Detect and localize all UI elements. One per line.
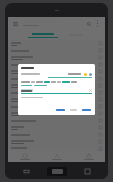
- button[interactable]: [21, 89, 92, 92]
- button[interactable]: [8, 131, 105, 138]
- button[interactable]: [41, 151, 73, 162]
- button[interactable]: More options: [93, 19, 102, 28]
- button[interactable]: [8, 103, 105, 110]
- button[interactable]: [69, 108, 78, 112]
- button[interactable]: [8, 82, 105, 89]
- button[interactable]: [8, 124, 105, 131]
- button[interactable]: [8, 40, 105, 47]
- button[interactable]: [8, 110, 105, 117]
- button[interactable]: Warning: [83, 72, 87, 76]
- button[interactable]: Back: [19, 164, 33, 178]
- button[interactable]: [8, 61, 105, 68]
- button[interactable]: Home: [47, 167, 67, 176]
- button[interactable]: [26, 30, 59, 40]
- button[interactable]: [8, 54, 105, 61]
- button[interactable]: [81, 108, 92, 112]
- button[interactable]: [55, 108, 66, 112]
- button[interactable]: [8, 89, 105, 96]
- button[interactable]: [8, 138, 105, 145]
- button[interactable]: [8, 96, 105, 103]
- button[interactable]: [68, 73, 81, 75]
- button[interactable]: [8, 75, 105, 82]
- button[interactable]: Settings: [88, 72, 92, 76]
- button[interactable]: [21, 73, 42, 75]
- button[interactable]: [8, 145, 105, 151]
- button[interactable]: Menu: [11, 19, 20, 28]
- button[interactable]: [8, 117, 105, 124]
- button[interactable]: Search: [84, 19, 93, 28]
- button[interactable]: [8, 47, 105, 54]
- button[interactable]: [73, 151, 105, 162]
- button[interactable]: Recents: [80, 164, 94, 178]
- button[interactable]: [8, 68, 105, 75]
- button[interactable]: [8, 151, 41, 162]
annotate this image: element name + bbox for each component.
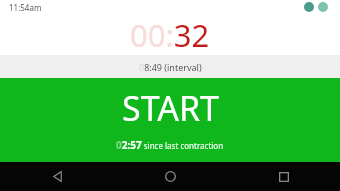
staticText: START (122, 85, 219, 131)
staticText: 11:54am (9, 2, 42, 13)
staticText: 02:57 since last contraction (116, 138, 224, 152)
staticText: 08:49 (interval) (139, 61, 202, 73)
button[interactable]: START (0, 78, 340, 162)
button[interactable]: Home (114, 162, 227, 191)
staticText: 00:32 (130, 14, 210, 55)
button[interactable]: Recent apps (227, 162, 340, 191)
button[interactable]: Back (0, 162, 114, 191)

▬▬▬▬▬▬

EXERCISE PROMPT: Lines in the records that hold the word "START" are to be counted; give only the total.

TASK RESULT: 2